Model takes twice the memory footprint with distributed data parallel

I have a model that trains just fine on a single GPU. But I'm getting CUDA memory errors when I switch to Pytorch distributed data parallel (DDP). Specifically, the DDP model takes up twice the memory footprint compared to the model with no parallelism. Here is a minimal reproducible example:

import os
from torch.nn.parallel import DistributedDataParallel as DDP
import torch.distributed as dist
import torch.multiprocessing as mp
import torch

def train(rank, gpu_list, train_distributed):
    
    device_id = gpu_list[rank]

    model = torch.nn.Linear(1000, 1000)
    print(device_id, torch.cuda.memory_allocated(device_id))
    model.to(device_id)
    print(device_id, torch.cuda.memory_allocated(device_id))

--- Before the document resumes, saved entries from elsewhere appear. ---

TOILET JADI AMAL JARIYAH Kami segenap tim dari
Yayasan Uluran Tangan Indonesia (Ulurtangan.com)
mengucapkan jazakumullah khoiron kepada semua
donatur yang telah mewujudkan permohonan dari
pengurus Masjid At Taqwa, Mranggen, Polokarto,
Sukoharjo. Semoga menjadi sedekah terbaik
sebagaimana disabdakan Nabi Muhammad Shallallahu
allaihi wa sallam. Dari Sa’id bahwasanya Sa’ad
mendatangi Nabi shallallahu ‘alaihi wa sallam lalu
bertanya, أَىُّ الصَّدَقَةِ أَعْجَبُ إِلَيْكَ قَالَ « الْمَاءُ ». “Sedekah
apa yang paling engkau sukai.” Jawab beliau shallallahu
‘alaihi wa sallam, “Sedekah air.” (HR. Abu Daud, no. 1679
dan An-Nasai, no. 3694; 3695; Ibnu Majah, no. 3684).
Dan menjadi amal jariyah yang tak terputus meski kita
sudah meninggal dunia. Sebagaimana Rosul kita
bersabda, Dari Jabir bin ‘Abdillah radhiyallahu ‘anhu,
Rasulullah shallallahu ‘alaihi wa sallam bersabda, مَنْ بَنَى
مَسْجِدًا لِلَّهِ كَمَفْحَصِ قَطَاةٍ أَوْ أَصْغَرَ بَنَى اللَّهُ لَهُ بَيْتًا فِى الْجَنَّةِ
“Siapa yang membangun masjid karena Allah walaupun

    print(device_id, torch.cuda.memory_allocated(device_id))
    if train_distributed:
        # convert model to DDP
        dist.init_process_group("gloo", rank=rank, world_size=len(gpu_list))
        model = DDP(model, device_ids=[device_id], find_unused_parameters=False)
    print(device_id, torch.cuda.memory_allocated(device_id))

def train_distributed():
    gpu_list = [torch.device(i) for i in [5, 6]]
    os.environ['MASTER_ADDR'] = '127.0.01'
    os.environ['MASTER_PORT'] = '7676'
    mp.spawn(train, args=(gpu_list, True), nprocs=len(gpu_list), join=True)

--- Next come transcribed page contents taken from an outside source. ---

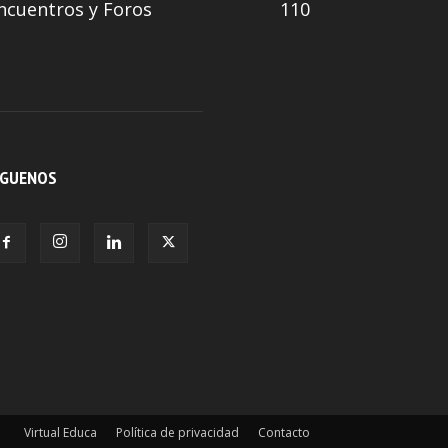
ncuentros y Foros
110
ÍGUENOS
Virtual Educa
Política de privacidad
Contacto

if __name__ == '__main__':
    # First test one GPU
    train(0, [torch.device(5)], False)

    # Then test multiple GPUs
    train_distributed()

Output - note that the GPU usage doubles on both devices when switching to DDP:

cuda:5 0
cuda:5 4004352
cuda:5 4004352
cuda:5 4004352
cuda:5 0
cuda:6 0
cuda:5 4004352
cuda:5 4004352
cuda:6 4004352
cuda:6 4004352
cuda:5 8008704
cuda:6 8008704

Why does the model take up twice the space in DDP? Is it intended behavior? Is there a way to avoid this extra memory usage?

Solution

I'm adding here the solution of @ptrblck written in the PyTorch discussion forum.

Here're two quotes.

The statement:

[...] the allocated memory get doubled when torch.distributed.Reducer is instantiated in the constructor of DistributedDataParallel

And the answer:

[...] the Reducer will create gradient buckets for each parameter, so that the memory usage after wrapping the model into DDP will be 2x model_parameter_size. Note that the parameter size of a model is often much smaller than the activation size so that this memory increase might or might not be significant

So, from here we can see the reason why the memory footprint sometimes doubles.